I have an HighPoint SSD7101A controller for a 4x NVMe RAID. I bought 4x double-sided NVMe drives, and they sit perfectly into the controller (there is space between NVMe and surface of the card) but the controller is thought to dissipate the heat from the NVME's upper side only! (HighPoint gives you the thermal pad and the metal heatsink for the upper side of the drives, but nothing for the down side.)

Anyway I found a suggestion from SilverStone: in the manual of their TP02-M2 (heatsink for double-sided NVMe), in order to avoid thermal throttling they recommend to use an upper thermal pad between NVMe and metal heatsink, and also another thermal pad between NVMe and motherboard/controller. That surprised me a lot: because it means transmitting heat from the NVMe to the controller/motherboard.

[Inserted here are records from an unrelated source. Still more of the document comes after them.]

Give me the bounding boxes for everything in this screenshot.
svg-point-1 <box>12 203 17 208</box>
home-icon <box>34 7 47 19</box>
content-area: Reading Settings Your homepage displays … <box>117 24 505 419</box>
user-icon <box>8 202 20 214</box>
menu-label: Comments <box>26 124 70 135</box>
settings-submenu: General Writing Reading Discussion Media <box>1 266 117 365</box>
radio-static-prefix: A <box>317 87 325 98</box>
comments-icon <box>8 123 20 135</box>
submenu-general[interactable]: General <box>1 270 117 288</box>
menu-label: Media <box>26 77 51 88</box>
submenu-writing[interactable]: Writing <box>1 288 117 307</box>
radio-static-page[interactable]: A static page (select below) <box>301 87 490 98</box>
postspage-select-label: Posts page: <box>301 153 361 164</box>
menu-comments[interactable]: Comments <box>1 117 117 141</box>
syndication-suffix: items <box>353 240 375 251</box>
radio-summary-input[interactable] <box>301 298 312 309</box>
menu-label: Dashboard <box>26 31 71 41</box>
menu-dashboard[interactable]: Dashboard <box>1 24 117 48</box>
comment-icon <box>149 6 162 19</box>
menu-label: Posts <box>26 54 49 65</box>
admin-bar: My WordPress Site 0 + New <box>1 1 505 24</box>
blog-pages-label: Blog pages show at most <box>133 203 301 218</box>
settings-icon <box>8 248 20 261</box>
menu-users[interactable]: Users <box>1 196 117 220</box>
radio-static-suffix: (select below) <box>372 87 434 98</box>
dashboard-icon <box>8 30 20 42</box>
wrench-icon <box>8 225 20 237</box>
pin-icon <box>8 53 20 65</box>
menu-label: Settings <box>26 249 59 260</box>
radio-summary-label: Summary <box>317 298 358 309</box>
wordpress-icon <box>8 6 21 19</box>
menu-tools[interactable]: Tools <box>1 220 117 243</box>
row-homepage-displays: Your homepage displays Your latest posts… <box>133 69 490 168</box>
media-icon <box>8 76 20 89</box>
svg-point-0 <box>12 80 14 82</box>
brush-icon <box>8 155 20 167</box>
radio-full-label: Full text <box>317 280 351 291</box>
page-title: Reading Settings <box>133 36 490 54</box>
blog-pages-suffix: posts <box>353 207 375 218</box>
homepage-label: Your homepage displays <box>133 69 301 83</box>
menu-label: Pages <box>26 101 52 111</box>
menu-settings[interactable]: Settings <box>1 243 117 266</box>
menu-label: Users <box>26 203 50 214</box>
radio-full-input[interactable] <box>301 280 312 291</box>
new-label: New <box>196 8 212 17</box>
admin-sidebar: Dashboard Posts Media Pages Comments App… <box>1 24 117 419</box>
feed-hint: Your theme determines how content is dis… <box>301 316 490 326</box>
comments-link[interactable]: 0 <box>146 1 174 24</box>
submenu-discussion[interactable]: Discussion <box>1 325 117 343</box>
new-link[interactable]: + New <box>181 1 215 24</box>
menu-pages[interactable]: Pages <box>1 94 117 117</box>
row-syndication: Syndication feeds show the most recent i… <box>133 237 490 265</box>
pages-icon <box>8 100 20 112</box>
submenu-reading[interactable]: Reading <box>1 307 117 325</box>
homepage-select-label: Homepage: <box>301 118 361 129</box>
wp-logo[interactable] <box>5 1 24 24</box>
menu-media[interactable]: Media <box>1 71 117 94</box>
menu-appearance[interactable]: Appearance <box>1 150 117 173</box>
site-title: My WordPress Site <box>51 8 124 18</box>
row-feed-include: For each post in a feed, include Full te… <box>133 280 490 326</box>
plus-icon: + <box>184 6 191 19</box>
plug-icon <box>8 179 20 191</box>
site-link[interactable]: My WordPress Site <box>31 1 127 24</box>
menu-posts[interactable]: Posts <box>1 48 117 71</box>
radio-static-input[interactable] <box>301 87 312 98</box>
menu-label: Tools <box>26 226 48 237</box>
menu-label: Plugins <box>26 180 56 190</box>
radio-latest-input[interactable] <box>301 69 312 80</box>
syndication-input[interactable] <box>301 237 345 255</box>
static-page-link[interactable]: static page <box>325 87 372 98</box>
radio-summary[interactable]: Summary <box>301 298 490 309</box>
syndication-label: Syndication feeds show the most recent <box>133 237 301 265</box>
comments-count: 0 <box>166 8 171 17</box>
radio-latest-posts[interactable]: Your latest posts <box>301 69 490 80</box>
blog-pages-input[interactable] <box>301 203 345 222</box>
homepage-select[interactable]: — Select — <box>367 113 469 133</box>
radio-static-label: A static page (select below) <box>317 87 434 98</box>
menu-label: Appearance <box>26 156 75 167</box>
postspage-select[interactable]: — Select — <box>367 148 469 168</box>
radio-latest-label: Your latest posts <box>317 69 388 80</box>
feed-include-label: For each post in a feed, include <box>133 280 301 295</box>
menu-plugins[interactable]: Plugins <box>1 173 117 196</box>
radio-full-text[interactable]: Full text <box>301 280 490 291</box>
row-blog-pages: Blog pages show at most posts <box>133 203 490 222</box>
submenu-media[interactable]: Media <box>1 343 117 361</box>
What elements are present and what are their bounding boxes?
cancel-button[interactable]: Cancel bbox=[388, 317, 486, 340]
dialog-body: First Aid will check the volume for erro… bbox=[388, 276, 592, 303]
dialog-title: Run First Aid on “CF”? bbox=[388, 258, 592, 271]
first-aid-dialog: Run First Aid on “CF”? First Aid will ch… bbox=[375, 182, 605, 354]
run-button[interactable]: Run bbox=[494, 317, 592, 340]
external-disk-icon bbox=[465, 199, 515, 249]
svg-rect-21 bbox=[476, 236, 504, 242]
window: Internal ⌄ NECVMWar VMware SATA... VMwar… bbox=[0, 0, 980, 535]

In particular, my HighPoint controller has printed circuits right under the NVMe drives!!! Is it safe??? And more than this, I wonder how can be effective using the card surface as heatsink since the card surface is NOT made of metal!

Question 1: do you think a thermal pad under the NVMe could be dangerous for the controller's printed circuits?
Question 2: do you think it's better leaving the void space under the NVMe in order to cool it down via fan only?
Question 3: do you think that cooling down only the NVMe's upper side could be sufficient to avoid thermal throlling?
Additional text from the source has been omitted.